What if the CSP is willing to enter a BAA, such as Microsoft? Although Azure or OneDrive can be used in a way that satisfies HIPAA Rules, Microsoft will accept no responsibility for HIPAA violations caused as a result of the misuse of its services. As Microsoft explains, “Your organisation is responsible for ensuring that you have an adequate compliance program and internal processes in place, and that your particular use of Microsoft services aligns with HIPAA and the HITECH Act.” The same is true with many CSPs. CSPs will not accept liability for misuse of their service/platform or misconfigurations by healthcare employees. It is therefore the responsibility of the covered entity using the service to ensure that HIPAA Rules are followed.

Gaining visibility and control of data

To avoid a HIPAA violation, cloud accounts must be monitored to ensure that PHI is not being accessed by unauthorised individuals. Administrators should delete individuals when their role changes and they no longer need access to PHI or when they leave the organisation. This level of management can be attained using the cloudAshur Remote Management Console.

Administrator capabilities – such as temporarily disabling or resetting encryption modules (storing the encrypted encryption key to access data stored in the cloud), restricting file types, encrypting file names, viewing user’s log files, displaying user’s location, as well as geo-fencing and time-fencing capabilities – will all contribute to an efficient oversight of data.

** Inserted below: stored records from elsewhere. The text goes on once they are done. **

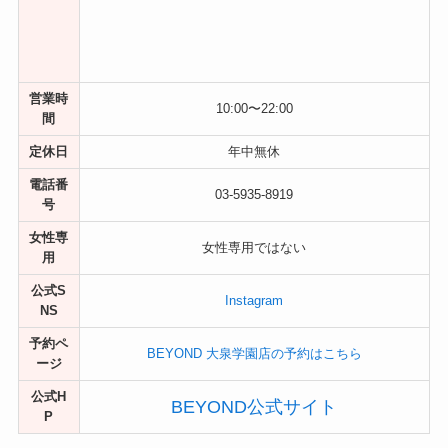
営業時
10:00〜22:00
間
定休日
年中無休
電話番
03-5935-8919
号
女性専
女性専用ではない
用
公式S
Instagram
NS
予約ペ
BEYOND 大泉学園店の予約はこちら
ージ
公式H
BEYOND公式サイト
P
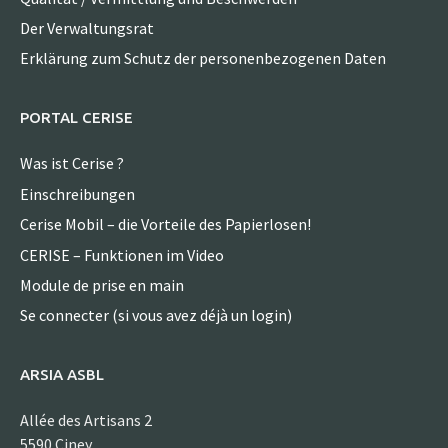
Der Verwaltungsrat
Erklärung zum Schutz der personenbezogenen Daten
PORTAL CERISE
Was ist Cerise ?
Einschreibungen
Cerise Mobil – die Vorteile des Papierlosen!
CERISE – Funktionen im Video
Module de prise en main
Se connecter (si vous avez déjà un login)
ARSIA ASBL
Allée des Artisans 2
5590 Ciney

Having full visibility of PHI shared will be useful if a patient requests to obtain a copy of their health records, which must be provided within 30 days – a right outlined in the HIPAA Privacy Rule. In the event of a breach, the HIPAA Breach Notification Rule requires breach notifications to include the nature of the PHI involved, the unauthorised person who used the PHI or to whom the disclosure was made (if known), whether the PHI was actually viewed or acquired (if known) and the extent to which the risk of damage has been mitigated. Gaining visibility and control of data. Using the cloudAshur Remote Management Console, Admins can view log files, revealing when files have been accessed or modified and by whom. This will help adhere to the technical safeguard of HIPAA that requires access control, which includes audit reports or tracking logs that record activity

HIPAA compliance encompasses a number of obligations. Such is the case, that a HIPAA Compliance Officer is needed to ensure privacy policies to protect the integrity of PHI are enforced. Healthcare organisations that violate HIPAA Privacy and Security Rules are subject to hefty fines imposed under the supplementary Health Information Technology for Economic and Clinical Health (HITECH) Act, regardless of whether the violation was inadvertent or resulted from wilful neglect. Simply put, excuses will not be accepted. Failure to comply can also result in criminal charges and civil action lawsuits being filed should a breach of PHI occur.

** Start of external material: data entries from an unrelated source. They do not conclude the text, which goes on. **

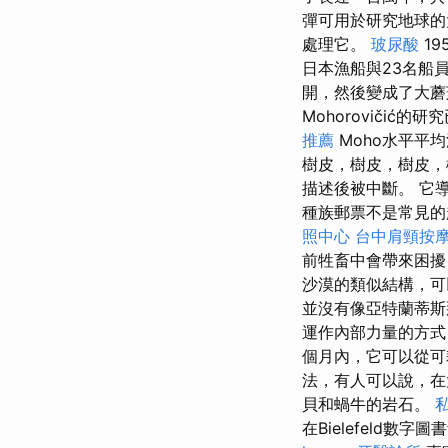
彈可用於研究地球
處理它。
玻尿酸
19
日本漁船與23名船
開，然後變成了大
Mohorovičić
推薦
Moho水平平均
樹皮，樹皮，樹皮
描述後被中斷。 它
種族郵票不是常見的
照中心
台中肩頸按
前牲畜中會帶來困
沙漠的類似結構，可
並沒有像亞特蘭蒂斯
運作內部力量的方
個月內，它可以從可
法，有人可以說，在
貝和蝸牛的岩石。
在Bielefeld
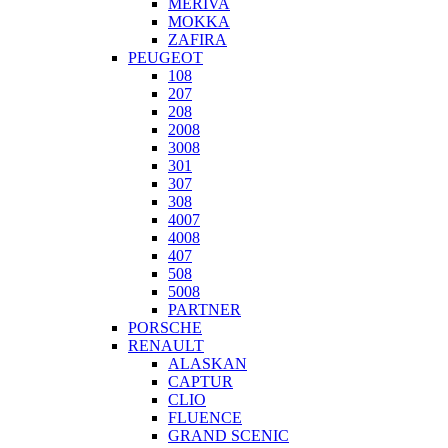
MERIVA
MOKKA
ZAFIRA
PEUGEOT
108
207
208
2008
3008
301
307
308
4007
4008
407
508
5008
PARTNER
PORSCHE
RENAULT
ALASKAN
CAPTUR
CLIO
FLUENCE
GRAND SCENIC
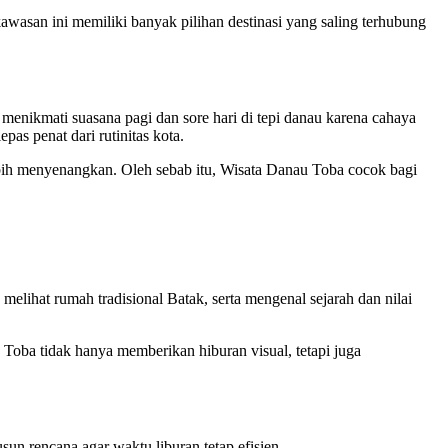
wasan ini memiliki banyak pilihan destinasi yang saling terhubung
enikmati suasana pagi dan sore hari di tepi danau karena cahaya
s penat dari rutinitas kota.
lebih menyenangkan. Oleh sebab itu, Wisata Danau Toba cocok bagi
lihat rumah tradisional Batak, serta mengenal sejarah dan nilai
 Toba tidak hanya memberikan hiburan visual, tetapi juga
un rencana agar waktu liburan tetap efisien.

The high black-market value of health data means the industry will likely never be free from the attention of cyber criminals. Healthcare providers must do everything they can to build a resilient shield to defend themselves, their equipment, and most importantly their patients against any form of digital incursion. A two-pronged strategy which combines regular backups with hardware encryption should be an essential component of any digital hygiene plan – with the right equipment it is easy to introduce, easy to administer, and inherently secure.

Healthcare organisations need to confirm they have implemented all the appropriate safeguards to protect PHI in transit and at rest and prevent unauthorised disclosures, if they are to be HIPAA compliant. The datAshur PRO² and the diskAshur PRO² will provide a secure back up of encrypted data, accessed only those authorised with a PIN. The cloudAshur can be used to encrypt data in the cloud or locally on a PC or Mac, as well as encrypt files shared via email or file sharing services. Using the cloudAshur Remote Management Console, healthcare organisations can have a holistic view and full control of PHI shared, helping keep PHI confidential, meet HIPAA compliance and gain patients’ trust.